Submitted to: Journal of General Virology
Publication Type: Peer Reviewed Journal
Publication Acceptance Date: 7/9/2007
Publication Date: 9/1/2007
Citation: Zaffuto, K.M., Piccone, M.E., Burrage, T.G., Risatti, G.R., Borca, M.V., Holinka, L.G., Rock, D.L., Afonso, C.L. 2007. Classical Swine Fever Virus Inhibits Nitric Oxide Production in Infected Macrophages. Journal of General Virology. 88:3007-3012.
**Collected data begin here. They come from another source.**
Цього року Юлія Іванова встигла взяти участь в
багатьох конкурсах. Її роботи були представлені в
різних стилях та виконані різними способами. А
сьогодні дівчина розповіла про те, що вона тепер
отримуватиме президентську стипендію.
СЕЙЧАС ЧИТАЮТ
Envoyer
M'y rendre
Interpretive Summary: Classical swine fever virus (CSFV), is the causative agent of classical swine fever (CSF) a disease that causes outbreaks intermittently in Europe and other parts of world resulting in highly significant economic losses. CSF is a highly contagious and often fatal hemorrhagic disease of swine presenting as either an acute or chronic infection. Macrophages, a type of cell important in both the initiation and resolution phases of inflammation are the main cell types targeted by CSFV. Here, have identified changes in macrophage gene expression that occurs after CSFV infection and suggest that the virus is capable to manipulating the host to induce a favorable hypo-reactive state not previously observed for any RNA viruses. This discovery is significant because it associates CSFV infection with the control of nitric oxide production, thus providing an understanding on the mechanisms of disease.
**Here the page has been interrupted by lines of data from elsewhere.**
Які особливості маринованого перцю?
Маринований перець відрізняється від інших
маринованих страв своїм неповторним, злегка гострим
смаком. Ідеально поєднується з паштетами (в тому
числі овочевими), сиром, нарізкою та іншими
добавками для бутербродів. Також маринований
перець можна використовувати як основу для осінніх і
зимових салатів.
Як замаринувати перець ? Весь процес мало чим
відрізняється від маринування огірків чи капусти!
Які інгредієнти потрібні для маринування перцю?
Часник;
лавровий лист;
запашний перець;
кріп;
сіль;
Technical Abstract: Classical swine fever virus (CSFV)-macrophage interactions during infection were analyzed by examining macrophage transcriptional responses via microarray. Eleven genes had increased mRNA levels (>2.5 fold, p<0.05) in infected cell cultures including arginase-1, an inhibitor of nitric oxide production, phosphoinositide 3 kinase, chemokine receptor 4, and interleukin-1 beta. Genes with decreased expression (>2.5 fold, p<0.05) included angiotensin converting enzyme and osteopontin. Lower levels of nitric oxide and increased arginase activity were found in CSFV-infected macrophages. These changes in gene expression in macrophages suggest viral modulation of host expression to induce a favorable hypo-reactive state of differentiation not previously observed for RNA viruses.